Angela Maas regarde son électrocardiogramme et demande combien elle en prend, son pouls est très bas. « Trois par jour », dit la femme. « Si je souffre beaucoup, quatre ou cinq. » Hum, hum. Que fait-elle comme travail ? « J’étais en garde à domicile, mais ce n’est plus possible et ma mère m’aide avec les enfants. » Elle en a trois. Est-ce qu’elle les emmène à l’école en vélo ? Impossible. Et l’épicerie ? En voiture, si elle en a l’énergie. Faites-les livrer en général. Angela Maas mesure sa tension artérielle – qui est bonne – et revoit l’électrocardiogramme. Aucune anomalie. Et puis elle ne dit pas qu’il n’y a aucune raison d’avoir si peur. Elle dit : « Êtes-vous un peu perfectionniste ? Tu dois faire de merveilleuses gâteries pour les anniversaires des enfants. La femme rit. Oui! « Et leurs vêtements ? Toujours propre ? Oui! Elle aime les vêtements propres et une maison propre. « Savez-vous ce que c’est que ces bêta-bloquants ? » demande Angela Maas. «Si vous en prenez trop, vous pouvez en fait avoir des sauts. Et un pouls faible peut vous rendre fatigué et étourdi. Elle ne dit même pas d’arrêter. Elle dit : « Je pense que tu peux jouer avec ces pilules. Demi-dose, voyez comment vous vous sentez. Peut-être sauter une fois. Cela vous semble-t-il quelque chose? Et faites de l’exercice un peu plus, pour reconstruire votre condition, éventuellement sous surveillance. Que se passe-t-il réellement lorsque vous faites du vélo ? »

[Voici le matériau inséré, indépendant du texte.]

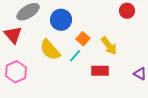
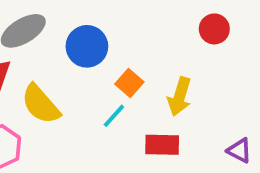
yellow arrow: (109, 46) -> (180, 96), turned 54
yellow semicircle: (50, 50) -> (41, 104), moved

« Oh ! » dit la femme. « Ensuite, je commence à transpirer et à trembler de partout, puis je dois descendre, et parfois je m’évanouis. Je n’ose vraiment plus faire ça. »

Facteur de risque le plus mortel

A une heure et demie, la dernière patiente s’en va – une jeune femme aussi, en début de ménopause car elle a eu trois fois un cancer – et Angela Maas n’a rien mangé ni bu pendant tout ce temps. Elle court à la cafétéria pour prendre un café et un sandwich au fromage. Comment va son propre cœur ? « Aucune idée, » dit-elle. « Je n’ai jamais eu de scanner cardiaque ni d’échographie. Peut-être stupide de ma part. Je sais qu’en raison d’une prédisposition génétique et des circonstances, j’ai une pression artérielle élevée. Je le traite moi-même avec une pilule et mon mari le mesure de temps en temps.

Depuis des années, son message est que les femmes présentant un risque accru de maladies cardiovasculaires (beaucoup de migraines, problèmes pendant la grossesse) doivent mesurer elles-mêmes régulièrement leur tension artérielle dès l’âge de 40 ans. Le GP ne le fait pas, du moins pas par défaut. « L’hypertension artérielle est vraiment mauvaise pour vous et peut causer beaucoup de dégâts avec l’âge. C’est le facteur de risque le plus mortel chez les femmes.

Hier soir, dit-elle, elle lisait les notes et les cartes de patients lui souhaitant une bonne vieillesse. Ça l’a fait pleurer. Oui, elle a toujours ses doctorants, les comités de rédaction des revues scientifiques dont elle fait partie, les comités, les conseils consultatifs. Encore. Elle va maintenant abandonner son travail à l’hôpital.